Recently I approached to the NLP and I tried to use NLTK and TextBlob for analyzing texts. I would like to develop an app that analyzes reviews made by travelers and so I have to manage a lot of texts written in different languages. I need to do two main operations: POS Tagging and lemmatization.

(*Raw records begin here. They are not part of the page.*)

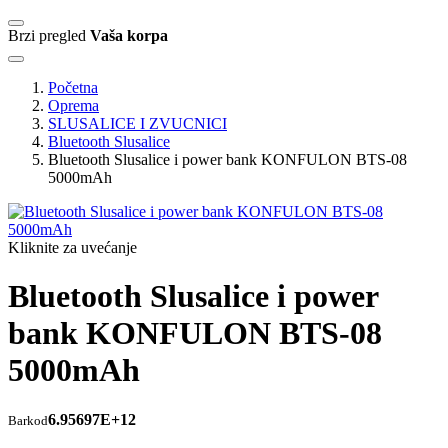
Brzi pregled
Vaša korpa
Početna
Oprema
SLUSALICE I ZVUCNICI
Bluetooth Slusalice
Bluetooth Slusalice i power bank KONFULON BTS-08
5000mAh
Kliknite za uvećanje
Bluetooth Slusalice i power
bank KONFULON BTS-08
5000mAh
6.95697E+12
Barkod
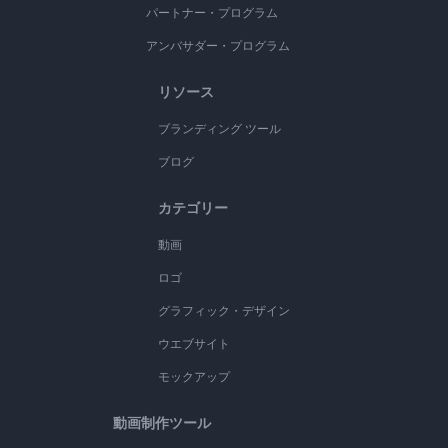
パートナー・プログラム
アンバサダー・プログラム
リソース
ブランディング ツール
ブログ
カテゴリー
動画
ロゴ
グラフィック・デザイン
ウエブサイト
モックアップ
動画制作ツール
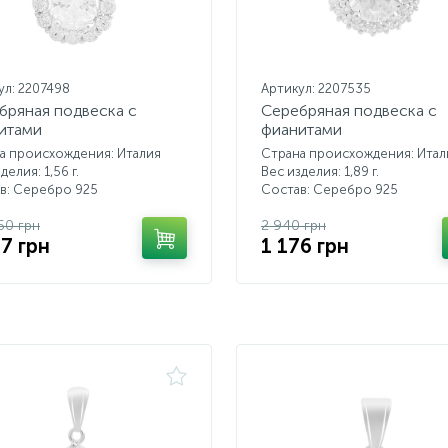
ул: 2207498
Артикул: 2207535
бряная подвеска с
Серебряная подвеска с
итами
фианитами
а происхождения: Италия
Страна происхождения: Итал
делия: 1,56 г.
Вес изделия: 1,89 г.
в: Серебро 925
Состав: Серебро 925
.50 грн
2 940 грн
07 грн
1 176 грн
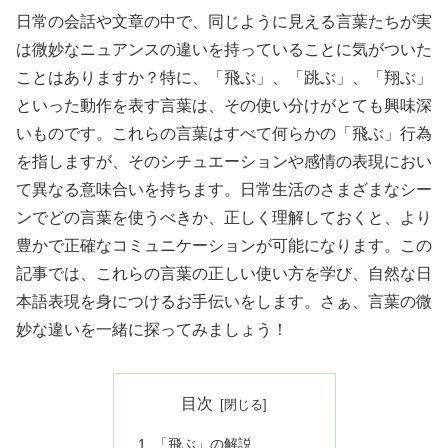
日常の会話や文章の中で、同じように見える言葉たちが実
は微妙なニュアンスの違いを持っていることに気がついた
ことはありますか？特に、「飛ぶ」、「跳ぶ」、「翔ぶ」
といった動作を表す言葉は、その使い分けがとても興味深
いものです。これらの言葉はすべて何らかの「飛ぶ」行為
を指しますが、そのシチュエーションや感情の表現におい
て異なる意味合いを持ちます。日常生活のさまざまなシー
ンでどの言葉を使うべきか、正しく理解しておくと、より
豊かで正確なコミュニケーションが可能になります。この
記事では、これらの言葉の正しい使い方を学び、自然な日
本語表現を身につけるお手伝いをします。さぁ、言葉の微
妙な違いを一緒に探ってみましょう！
目次
「飛ぶ」の解説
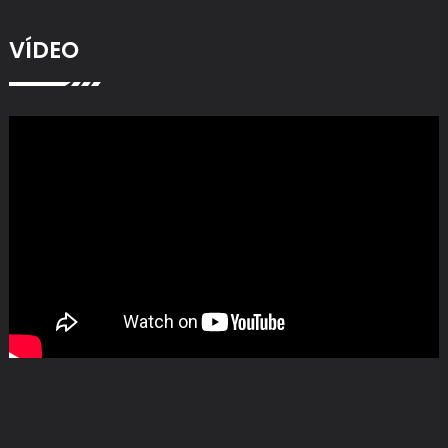
VÍDEO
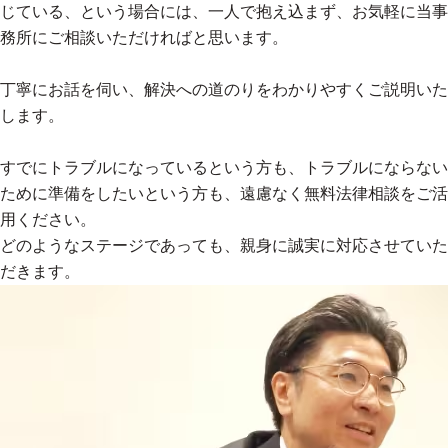
じている、という場合には、一人で抱え込まず、お気軽に当事
務所にご相談いただければと思います。
丁寧にお話を伺い、解決への道のりをわかりやすくご説明いた
します。
すでにトラブルになっているという方も、トラブルにならない
ために準備をしたいという方も、遠慮なく無料法律相談をご活
用ください。
どのようなステージであっても、親身に誠実に対応させていた
だきます。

I have seen that in NLTK there is a possibility to choice the the right language for sentences tokenization like this:
tokenizer = nltk.data.load('tokenizers/punkt/PY3/italian.pickle')
I haven't found the the right way to set the language for POS Tagging and Lemmatizer in different languages yet. How can I set the correct corpora/dictionary for non-english texts such as Italian, French, Spanish or German? I also see that there is a possibility to import the "TreeBank" or "WordNet" modules, but I don't understand how I can use them. Otherwise, where can I find the respective corporas?

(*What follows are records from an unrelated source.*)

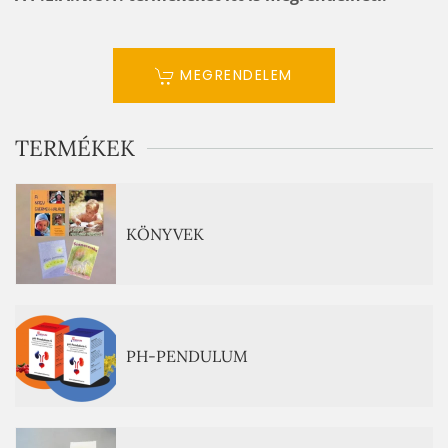
MEGRENDELEM
TERMÉKEK
KÖNYVEK
PH-PENDULUM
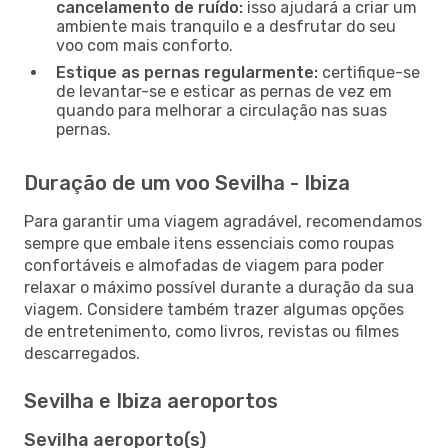
cancelamento de ruído:
isso ajudará a criar um
ambiente mais tranquilo e a desfrutar do seu
voo com mais conforto.
Estique as pernas regularmente:
certifique-se
de levantar-se e esticar as pernas de vez em
quando para melhorar a circulação nas suas
pernas.
Duração de um voo Sevilha - Ibiza
Para garantir uma viagem agradável, recomendamos
sempre que embale itens essenciais como roupas
confortáveis e almofadas de viagem para poder
relaxar o máximo possível durante a duração da sua
viagem. Considere também trazer algumas opções
de entretenimento, como livros, revistas ou filmes
descarregados.
Sevilha e Ibiza aeroportos
Sevilha aeroporto(s)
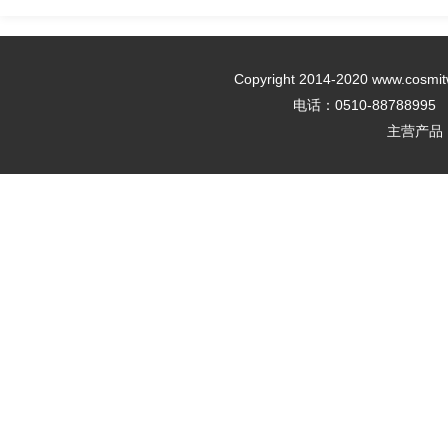
Copyright 2014-2020 w
电话：0510-88788995 传
主营产品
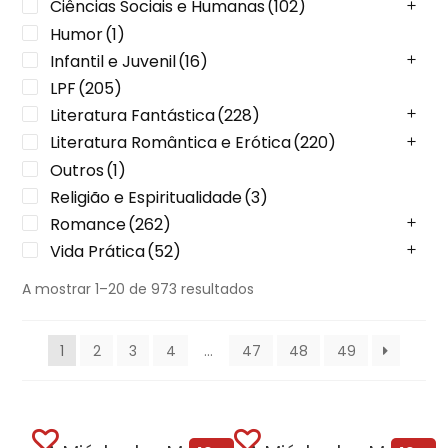
Ciências Sociais e Humanas
(102)
Humor
(1)
Infantil e Juvenil
(16)
LPF
(205)
Literatura Fantástica
(228)
Literatura Romântica e Erótica
(220)
Outros
(1)
Religião e Espiritualidade
(3)
Romance
(262)
Vida Prática
(52)
A mostrar 1–20 de 973 resultados
1
2
3
4
…
47
48
49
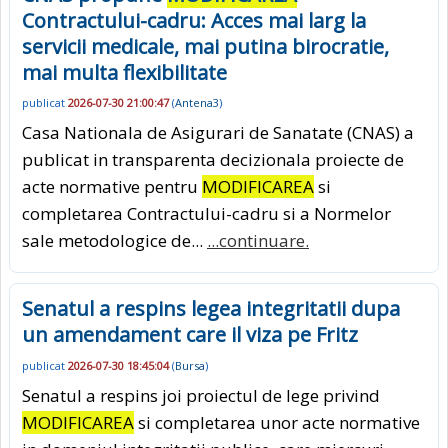
Contractului-cadru: Acces mai larg la
servicii medicale, mai putina birocratie,
mai multa flexibilitate
publicat
2026-07-30 21:00:47
(
Antena3
)
Casa Nationala de Asigurari de Sanatate (CNAS) a
publicat in transparenta decizionala proiecte de
acte normative pentru
MODIFICAREA
si
completarea Contractului-cadru si a Normelor
sale metodologice de...
...continuare.
Senatul a respins legea integritatii dupa
un amendament care il viza pe Fritz
publicat
2026-07-30 18:45:04
(
Bursa
)
Senatul a respins joi proiectul de lege privind
MODIFICAREA
si completarea unor acte normative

Can you give me some suggestion or reference? Please take care that I'm not an expert of NLTK.
Many Thanks.
If you are looking for another multilingual POS tagger, you might want to try RDRPOSTagger: a robust, easy-to-use and language-independent toolkit for POS and morphological tagging. See experimental results including performance speed and tagging accuracy on 13 languages in this paper. RDRPOSTagger now supports pre-trained POS and morphological tagging models for Bulgarian, Czech, Dutch, English, French, German, Hindi, Italian, Portuguese, Spanish, Swedish, Thai and Vietnamese. RDRPOSTagger also supports the pre-trained Universal POS tagging models for 40 languages.

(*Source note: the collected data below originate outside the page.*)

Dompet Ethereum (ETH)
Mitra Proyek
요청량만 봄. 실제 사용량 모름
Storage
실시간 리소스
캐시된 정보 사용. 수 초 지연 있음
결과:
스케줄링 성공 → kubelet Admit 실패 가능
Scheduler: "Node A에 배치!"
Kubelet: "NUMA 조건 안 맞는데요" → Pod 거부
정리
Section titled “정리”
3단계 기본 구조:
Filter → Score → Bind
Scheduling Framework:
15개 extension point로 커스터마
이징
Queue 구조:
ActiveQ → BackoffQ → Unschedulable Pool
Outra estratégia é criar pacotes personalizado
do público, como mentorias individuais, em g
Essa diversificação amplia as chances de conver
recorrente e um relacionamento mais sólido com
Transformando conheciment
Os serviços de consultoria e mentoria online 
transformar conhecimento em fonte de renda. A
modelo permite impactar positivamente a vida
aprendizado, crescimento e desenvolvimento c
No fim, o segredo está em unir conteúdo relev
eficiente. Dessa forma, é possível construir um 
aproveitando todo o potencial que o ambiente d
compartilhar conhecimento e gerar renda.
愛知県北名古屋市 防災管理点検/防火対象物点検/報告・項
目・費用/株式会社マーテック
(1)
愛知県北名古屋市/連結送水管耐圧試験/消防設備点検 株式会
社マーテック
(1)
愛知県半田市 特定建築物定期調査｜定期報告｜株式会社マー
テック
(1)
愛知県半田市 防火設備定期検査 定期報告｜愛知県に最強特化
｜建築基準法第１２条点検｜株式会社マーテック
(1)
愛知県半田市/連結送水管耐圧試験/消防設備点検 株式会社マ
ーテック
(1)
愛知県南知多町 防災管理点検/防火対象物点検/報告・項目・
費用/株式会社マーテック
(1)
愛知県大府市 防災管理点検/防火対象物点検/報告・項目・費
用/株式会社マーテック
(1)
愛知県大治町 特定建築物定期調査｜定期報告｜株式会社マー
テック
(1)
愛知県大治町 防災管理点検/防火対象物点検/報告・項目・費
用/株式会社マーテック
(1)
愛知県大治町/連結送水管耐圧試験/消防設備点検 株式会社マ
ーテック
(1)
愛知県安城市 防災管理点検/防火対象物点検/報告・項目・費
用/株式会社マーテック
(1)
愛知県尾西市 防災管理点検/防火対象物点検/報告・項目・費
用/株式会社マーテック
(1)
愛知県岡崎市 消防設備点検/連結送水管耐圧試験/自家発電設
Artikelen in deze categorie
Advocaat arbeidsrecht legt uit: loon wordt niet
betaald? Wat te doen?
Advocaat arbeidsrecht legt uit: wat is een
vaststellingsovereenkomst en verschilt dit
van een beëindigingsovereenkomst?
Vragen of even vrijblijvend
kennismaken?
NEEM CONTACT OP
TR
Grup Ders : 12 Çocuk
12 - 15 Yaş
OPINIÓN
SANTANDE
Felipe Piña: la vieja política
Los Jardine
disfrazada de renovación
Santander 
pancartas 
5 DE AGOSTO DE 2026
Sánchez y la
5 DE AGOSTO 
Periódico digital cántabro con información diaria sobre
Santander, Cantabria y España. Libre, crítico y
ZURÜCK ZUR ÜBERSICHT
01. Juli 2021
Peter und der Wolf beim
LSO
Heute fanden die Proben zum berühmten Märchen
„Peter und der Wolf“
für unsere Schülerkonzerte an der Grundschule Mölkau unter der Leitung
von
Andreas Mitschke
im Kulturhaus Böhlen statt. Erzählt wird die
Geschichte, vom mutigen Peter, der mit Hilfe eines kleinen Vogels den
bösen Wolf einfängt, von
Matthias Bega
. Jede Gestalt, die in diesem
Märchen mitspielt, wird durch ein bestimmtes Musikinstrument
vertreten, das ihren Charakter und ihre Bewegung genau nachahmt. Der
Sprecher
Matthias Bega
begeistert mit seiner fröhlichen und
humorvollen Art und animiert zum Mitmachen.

In Python, you can utilize the pre-trained models for tagging a raw unlabeled text corpus as:
python RDRPOSTagger.py tag PATH-TO-PRETRAINED-MODEL PATH-TO-LEXICON PATH-TO-RAW-TEXT-CORPUS
Example: python RDRPOSTagger.py tag ../Models/POS/German.RDR ../Models/POS/German.DICT ../data/GermanRawTest
If you would like to program with RDRPOSTagger, please follow code lines 92-98 in RDRPOSTagger.py module in pSCRDRTagger package. Here is an example:
r = RDRPOSTagger()
r.constructSCRDRtreeFromRDRfile("../Models/POS/German.RDR") #Load POS tagging model for German
DICT = readDictionary("../Models/POS/German.DICT") #Load a German lexicon
r.tagRawSentence(DICT, "Die Reaktion des deutschen Außenministers zeige , daß dieser die außerordentlich wichtige Rolle Irans in der islamischen Welt erkenne .")
r = RDRPOSTagger()
r.constructSCRDRtreeFromRDRfile("../Models/POS/French.RDR") # Load POS tagging model for French
DICT = readDictionary("../Models/POS/French.DICT") # Load a French lexicon
r.tagRawSentence(DICT, "Cette annonce a fait l' effet d' une véritable bombe . ")
There is no option that you can pass to NLTK's POS-tagging and lemmatizing functions that will make them process other languages.
One solution would be to get a training corpus for each language and to train your own POS-taggers with NLTK, then figure out a lemmatizing solution, maybe dictonary-based, for each language.
That might be overkill though, as there is already a single stop solution for both tasks in Italian, French, Spanish and German (and many other languages): TreeTagger. It is not as state-of-the-art as the POS-taggers and lemmatizers in English, but it still does a good job.
What you want is to install TreeTagger on your system and be able to call it from Python. Here is a GitHub repo by miotto that lets you do just that.
The following snippet shows you how to test that you set up everything correctly. As you can see, I am able to POS-tag and lemmatize in one function call, and I can do it just as easily in English and in French.
>>> import os
>>> os.environ['TREETAGGER'] = "/opt/treetagger/cmd" # Or wherever you installed TreeTagger
>>> from treetagger import TreeTagger
>>> tt_en = TreeTagger(encoding='utf-8', language='english')
>>> tt_en.tag('Does this thing even work?')
[[u'Does', u'VBZ', u'do'], [u'this', u'DT', u'this'], [u'thing', u'NN', u'thing'], [u'even', u'RB', u'even'], [u'work', u'VB', u'work'], [u'?', u'SENT', u'?']]
>>> tt_fr = TreeTagger(encoding='utf-8', language='french')
>>> tt_fr.tag(u'Mon Dieu, faites que ça marche!')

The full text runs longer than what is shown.